BRIEF:
Search the records below for the word "centre". Copy each line where it occurs.

Saved entries:
- - - - -

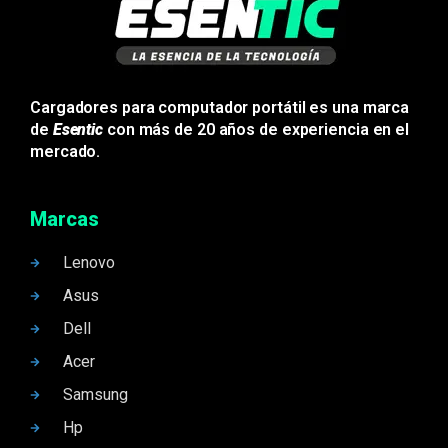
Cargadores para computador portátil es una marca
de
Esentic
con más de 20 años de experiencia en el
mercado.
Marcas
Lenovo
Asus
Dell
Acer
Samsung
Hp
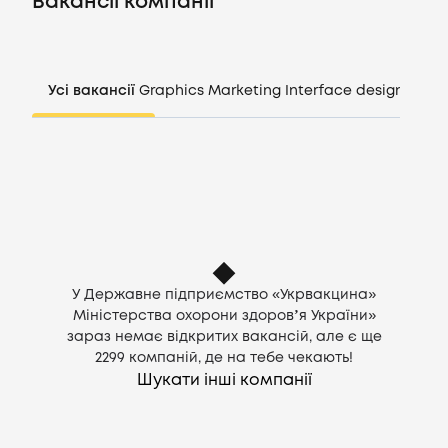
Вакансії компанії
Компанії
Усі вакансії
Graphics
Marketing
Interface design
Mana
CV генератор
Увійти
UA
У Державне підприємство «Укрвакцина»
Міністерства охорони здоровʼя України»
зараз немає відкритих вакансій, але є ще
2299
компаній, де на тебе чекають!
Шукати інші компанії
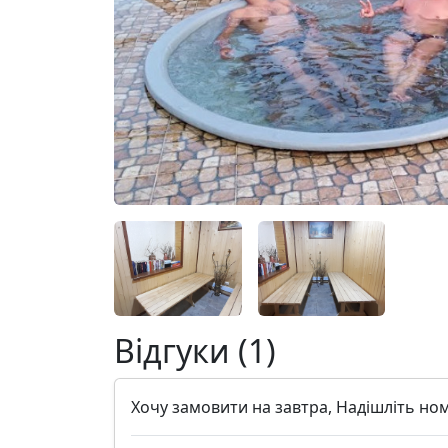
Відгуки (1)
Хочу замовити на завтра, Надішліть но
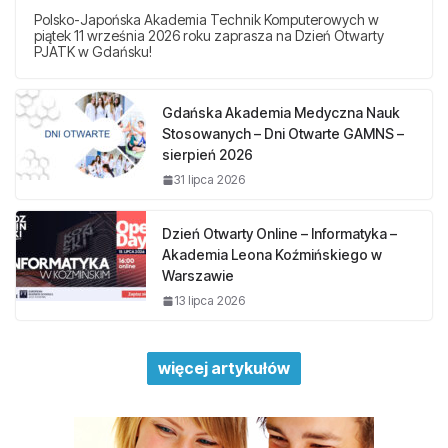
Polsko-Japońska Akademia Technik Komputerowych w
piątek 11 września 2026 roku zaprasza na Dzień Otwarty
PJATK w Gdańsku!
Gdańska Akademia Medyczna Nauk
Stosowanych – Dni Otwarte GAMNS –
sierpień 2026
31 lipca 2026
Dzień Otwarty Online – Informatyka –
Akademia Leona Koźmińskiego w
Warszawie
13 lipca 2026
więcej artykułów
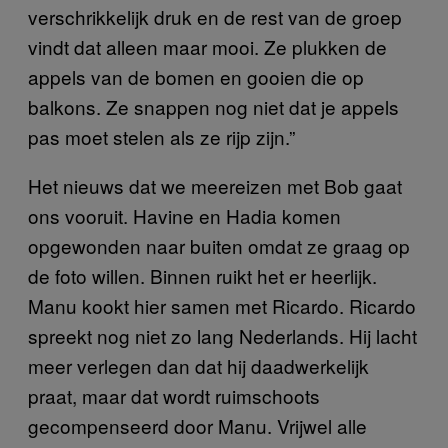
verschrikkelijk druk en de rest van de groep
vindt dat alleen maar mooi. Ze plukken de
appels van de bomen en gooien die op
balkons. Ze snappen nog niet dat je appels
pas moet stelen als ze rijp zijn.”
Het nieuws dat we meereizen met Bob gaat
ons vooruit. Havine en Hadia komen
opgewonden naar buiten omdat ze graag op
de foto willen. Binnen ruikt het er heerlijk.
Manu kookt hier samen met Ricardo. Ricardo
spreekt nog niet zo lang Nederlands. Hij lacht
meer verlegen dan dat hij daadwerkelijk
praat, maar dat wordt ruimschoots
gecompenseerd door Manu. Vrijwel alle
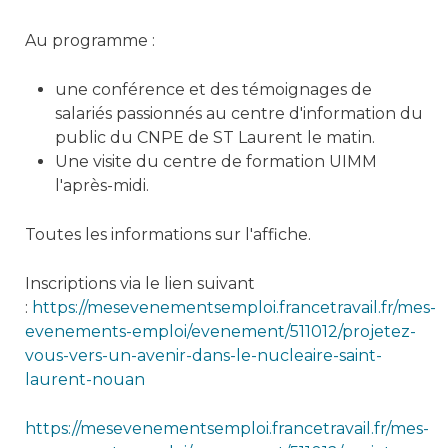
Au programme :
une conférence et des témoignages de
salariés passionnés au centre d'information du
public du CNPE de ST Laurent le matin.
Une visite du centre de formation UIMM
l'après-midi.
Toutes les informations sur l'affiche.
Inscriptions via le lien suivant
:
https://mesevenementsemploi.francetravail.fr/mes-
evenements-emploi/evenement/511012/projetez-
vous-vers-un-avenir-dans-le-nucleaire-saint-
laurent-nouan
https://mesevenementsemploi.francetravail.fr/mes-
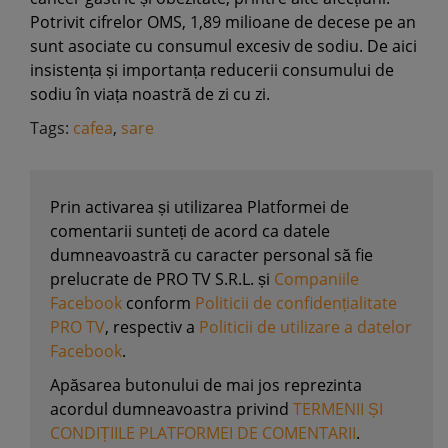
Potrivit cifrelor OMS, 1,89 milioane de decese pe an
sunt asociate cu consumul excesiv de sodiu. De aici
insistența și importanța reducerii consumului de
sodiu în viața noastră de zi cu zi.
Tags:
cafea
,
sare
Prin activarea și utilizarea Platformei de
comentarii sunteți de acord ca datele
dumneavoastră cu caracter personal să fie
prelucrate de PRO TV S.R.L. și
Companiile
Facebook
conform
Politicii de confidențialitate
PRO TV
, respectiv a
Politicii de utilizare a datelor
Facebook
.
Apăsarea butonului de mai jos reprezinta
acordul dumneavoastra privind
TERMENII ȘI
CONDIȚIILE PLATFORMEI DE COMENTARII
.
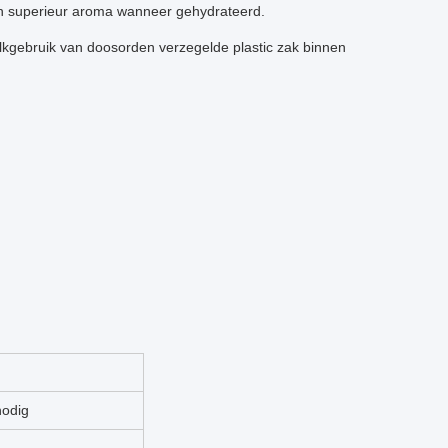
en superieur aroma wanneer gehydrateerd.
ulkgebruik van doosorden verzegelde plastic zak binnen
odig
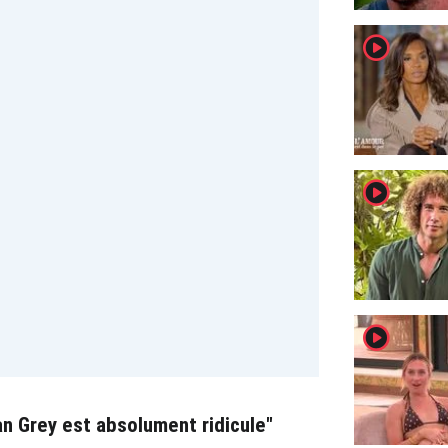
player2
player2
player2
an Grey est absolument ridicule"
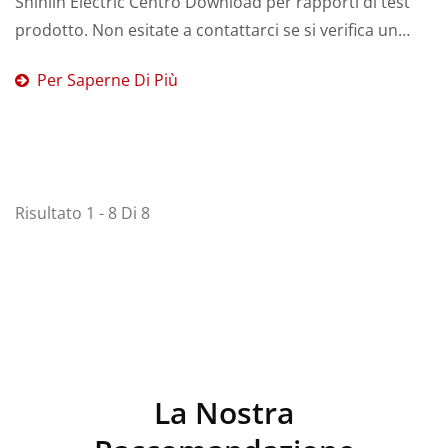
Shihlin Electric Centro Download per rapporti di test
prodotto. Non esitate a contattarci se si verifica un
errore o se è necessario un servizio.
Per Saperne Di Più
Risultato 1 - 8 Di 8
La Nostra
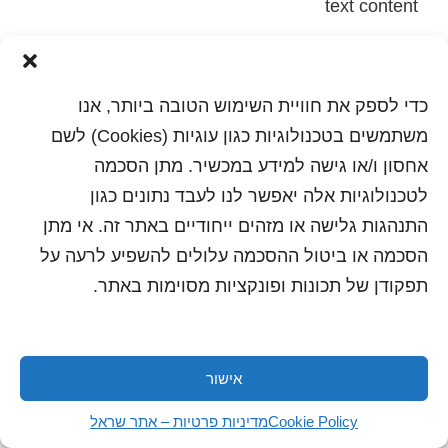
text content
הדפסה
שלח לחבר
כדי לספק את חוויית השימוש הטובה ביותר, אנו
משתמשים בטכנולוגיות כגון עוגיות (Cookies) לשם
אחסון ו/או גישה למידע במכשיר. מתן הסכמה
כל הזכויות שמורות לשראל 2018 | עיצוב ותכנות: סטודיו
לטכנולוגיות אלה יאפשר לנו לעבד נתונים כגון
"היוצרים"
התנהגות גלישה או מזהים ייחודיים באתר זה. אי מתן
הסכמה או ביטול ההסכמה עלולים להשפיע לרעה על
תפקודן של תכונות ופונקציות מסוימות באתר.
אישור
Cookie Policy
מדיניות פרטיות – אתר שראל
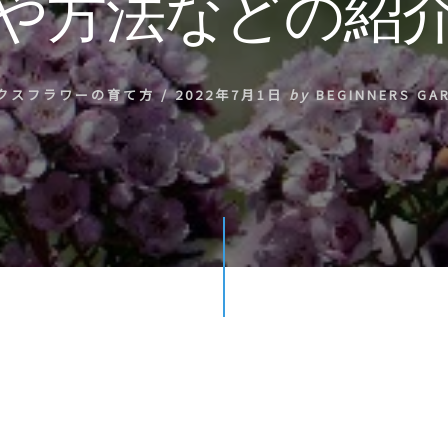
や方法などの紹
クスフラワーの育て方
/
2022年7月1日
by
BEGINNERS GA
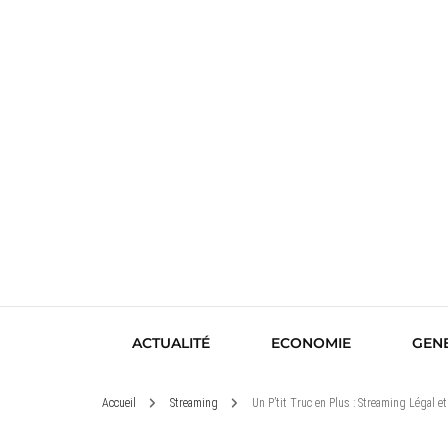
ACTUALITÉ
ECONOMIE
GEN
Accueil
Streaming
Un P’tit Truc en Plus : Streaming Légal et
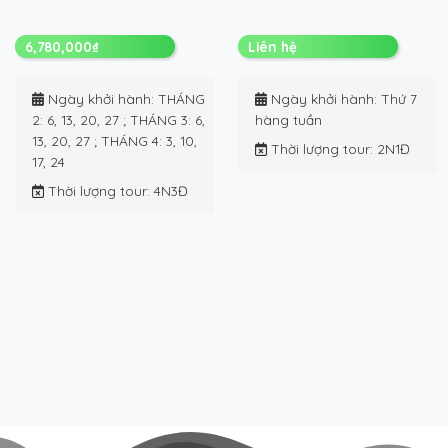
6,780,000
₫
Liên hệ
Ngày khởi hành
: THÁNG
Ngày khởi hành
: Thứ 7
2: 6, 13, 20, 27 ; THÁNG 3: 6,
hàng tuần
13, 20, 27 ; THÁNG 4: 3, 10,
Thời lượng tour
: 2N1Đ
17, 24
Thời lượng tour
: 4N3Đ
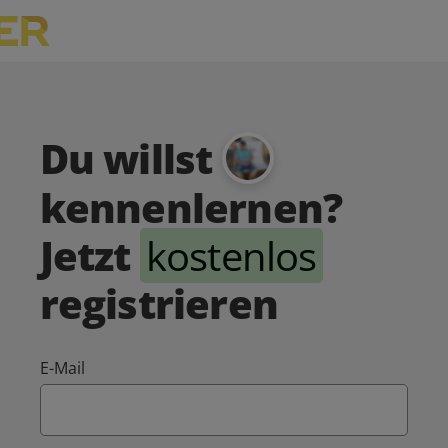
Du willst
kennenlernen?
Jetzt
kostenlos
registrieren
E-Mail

- - - - -

RESULT OF THIS EXERCISE:
salariés passionnés au centre d'information du
Une visite du centre de formation UIMM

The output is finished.